Niedzielan: Swoje i tak zmarnowałem

2009-10-17 16:32

Andrzej Niedzielan po raz kolejny został królem Chorzowa. To jego bramka zadecydowała o zwycięstwie nad Lechią Gdańsk (1:0).

Popularny "Wtorek" przyznał, że duża zasługa w tym Wojciecha Grzyba, który zaliczył bardzo efektowną asystę. W kuluarach już pojawiły się glosy o przedłużeniu umowy z byłym reprezentantem Polski. Sam zainteresowany póki co o szczegółach nie chciał rozmawiać.

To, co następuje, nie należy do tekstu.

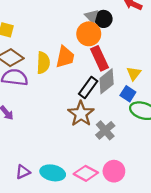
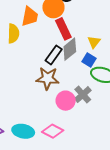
orange trapezoid: (65, 57) -> (30, 16), moved
brown star: (81, 114) -> (48, 78), turned -30
gray cross: (105, 130) -> (83, 95), moved
pink circle: (114, 171) -> (66, 101), moved

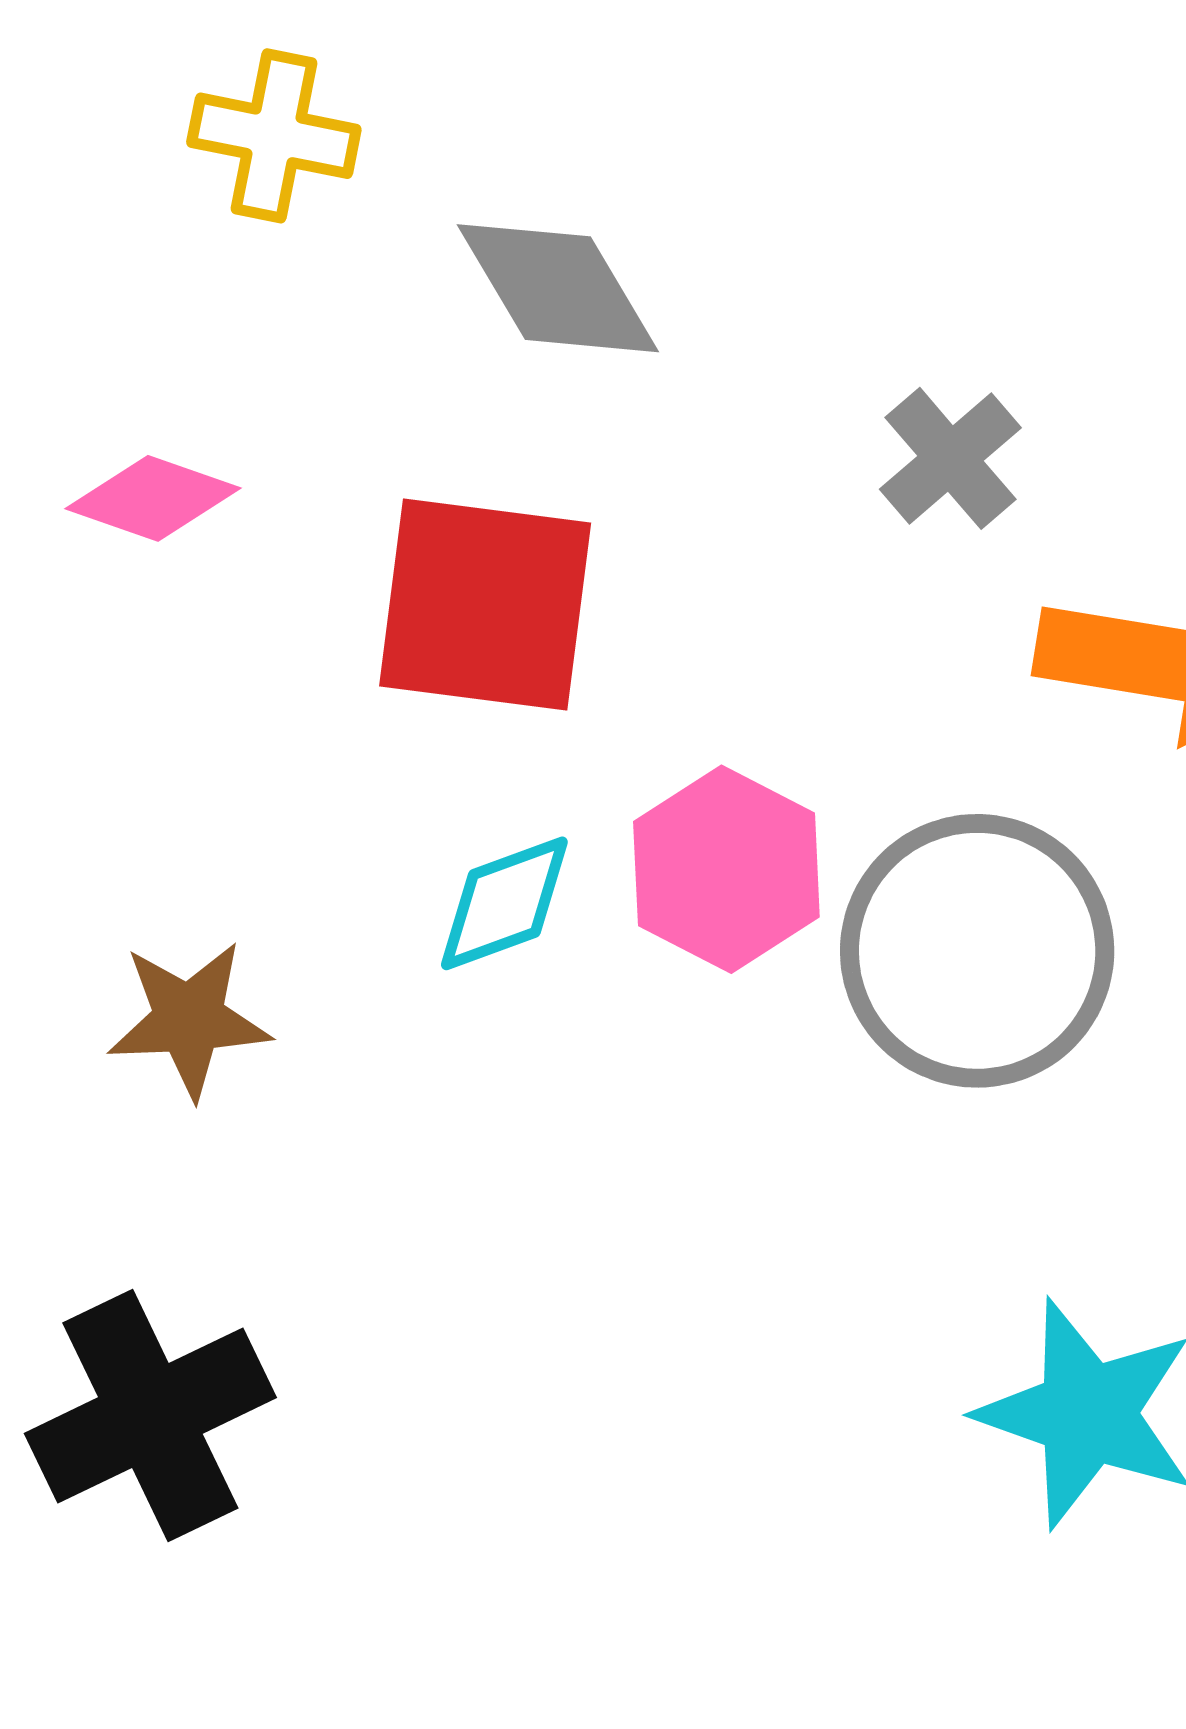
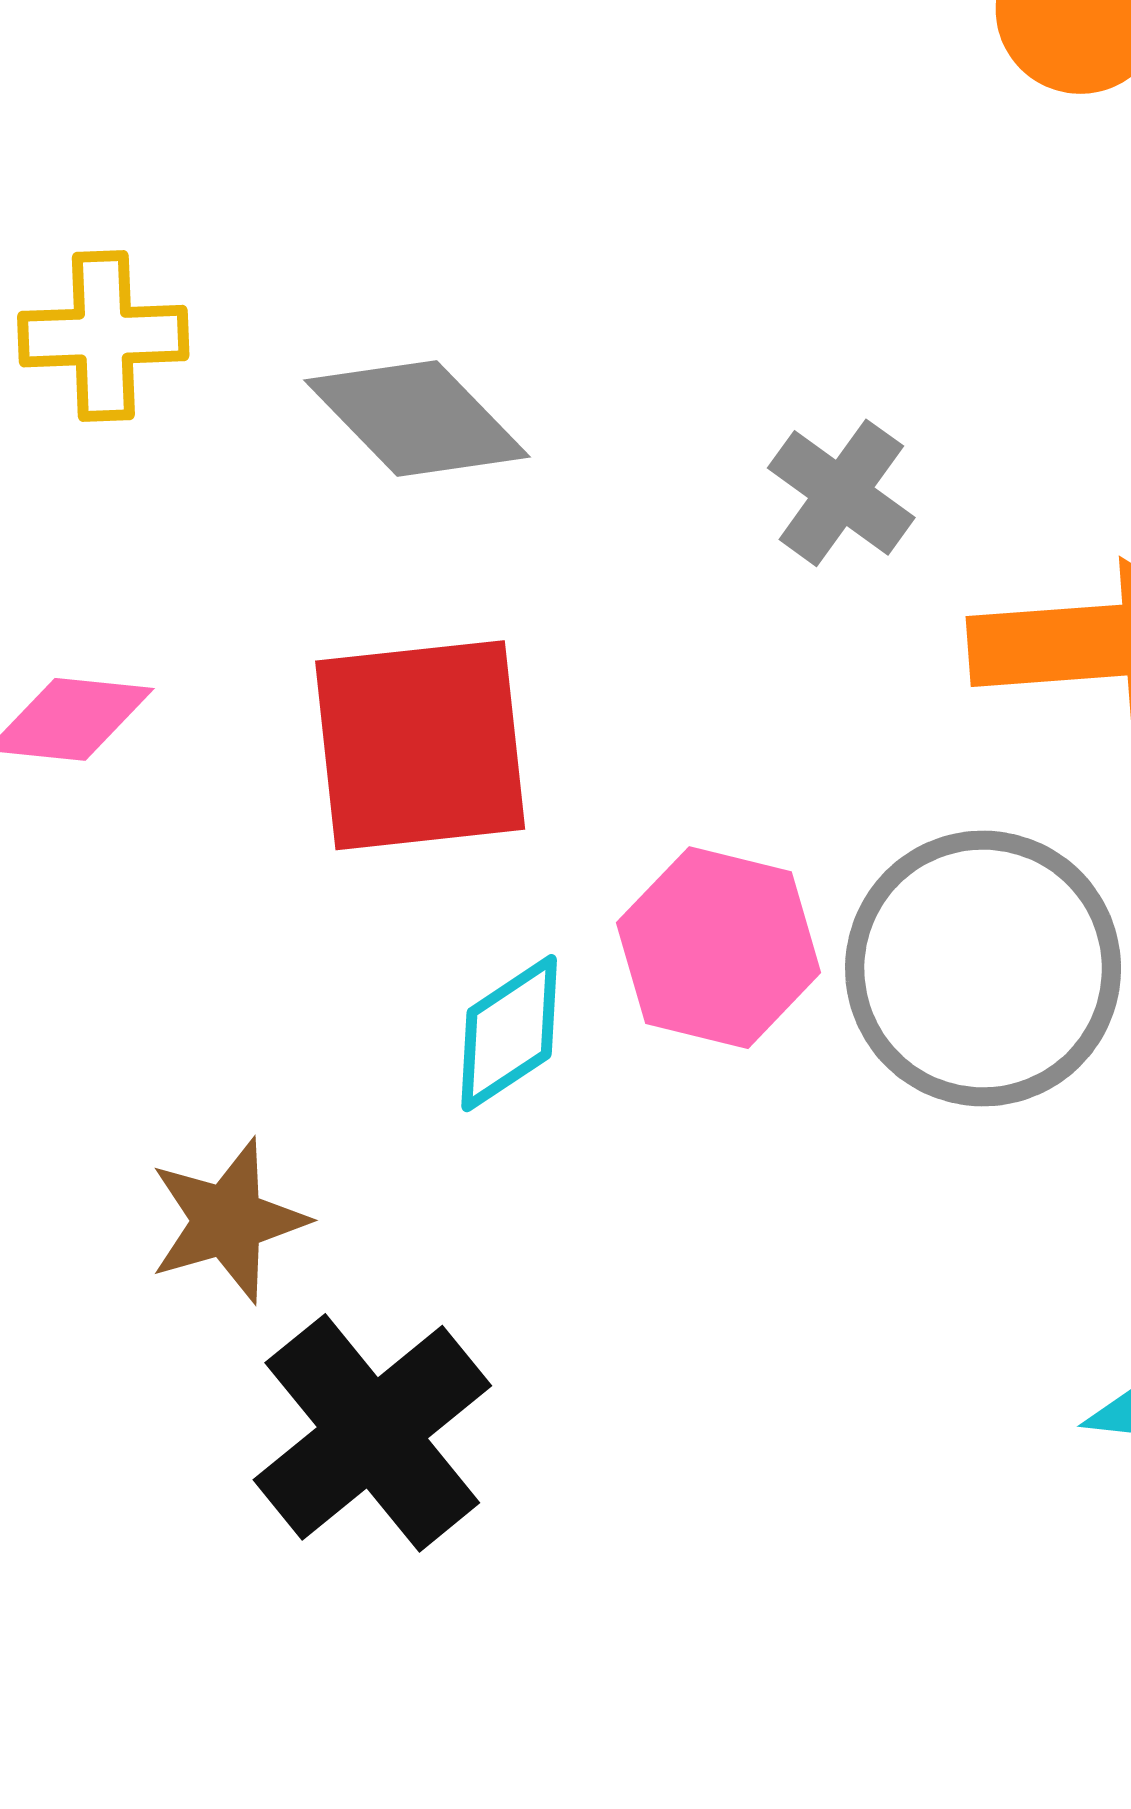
black cross: (150, 1416) -> (372, 1433), moved

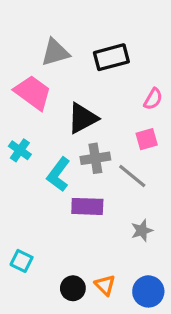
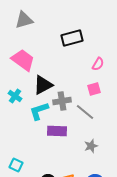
gray triangle: (55, 52) -> (24, 20), moved
black triangle: (83, 118) -> (43, 85), moved
cyan L-shape: (58, 174) -> (39, 111), turned 35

Stwierdził tylko, że teraz skupia się na Najstarszych Derbach Śląska, czyli rywalizacji Ruchu z Polonią Bytom.

- Trzeba otwarcie przyznać, że dogranie Wojtka Grzyba było świetne. Grzechem byłoby więc zmarnować taką okazję. Zresztą, swoje zmarnowałem jeszcze w drugiej połowie. Ale jak to mówią, "nie zawsze Niedzielan". Oby passa zwycięstw na własnym terenie trwała jak najdłużej, publiczność nas uskrzydla . Wszyscy są zaskoczeni naszymi rezultatami, także moi koledzy z Wisły Kraków. Czekamy na mecz na Cichej. Teraz docinamy sobie w żartobliwym tonie, ale na boisku będziemy walczyć poważnie. Już za tydzień czeka nas mecz na szczycie z Polonią Bytom. Przed sezonem spekulowano, że wraz z nimi będziemy walczyć o utrzymanie a życie pokazało, że jest zgoła inaczej. Czy działacze rozmawiali już ze mną o przedłużeniu umowy? Coś jest na rzeczy - stwierdził Niedzielan.